Extract every entry word for word. Skip the pictures.
##########
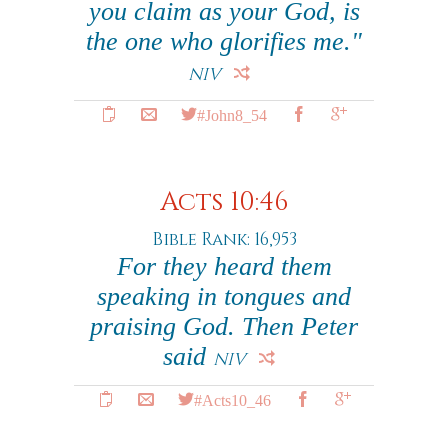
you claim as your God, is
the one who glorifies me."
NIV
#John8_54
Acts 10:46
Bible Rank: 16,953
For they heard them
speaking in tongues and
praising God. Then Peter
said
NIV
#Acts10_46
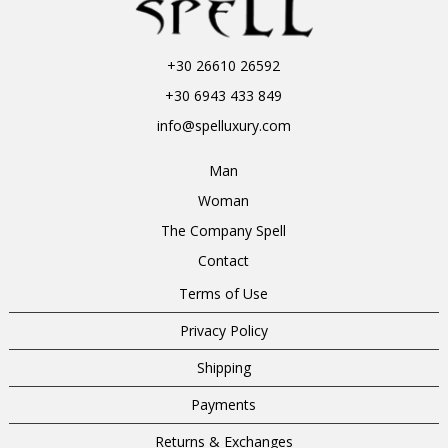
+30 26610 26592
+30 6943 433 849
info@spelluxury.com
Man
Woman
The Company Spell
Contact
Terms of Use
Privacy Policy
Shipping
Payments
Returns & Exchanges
##########
• The answer
you claim as your God, is
the one who glorifies me."
NIV
#John8_54
Acts 10:46
Bible Rank: 16,953
For they heard them
speaking in tongues and
praising God. Then Peter
said
NIV
#Acts10_46
+30 26610 26592
+30 6943 433 849
info@spelluxury.com
Man
Woman
The Company Spell
Contact
Terms of Use
Privacy Policy
Shipping
Payments
Returns & Exchanges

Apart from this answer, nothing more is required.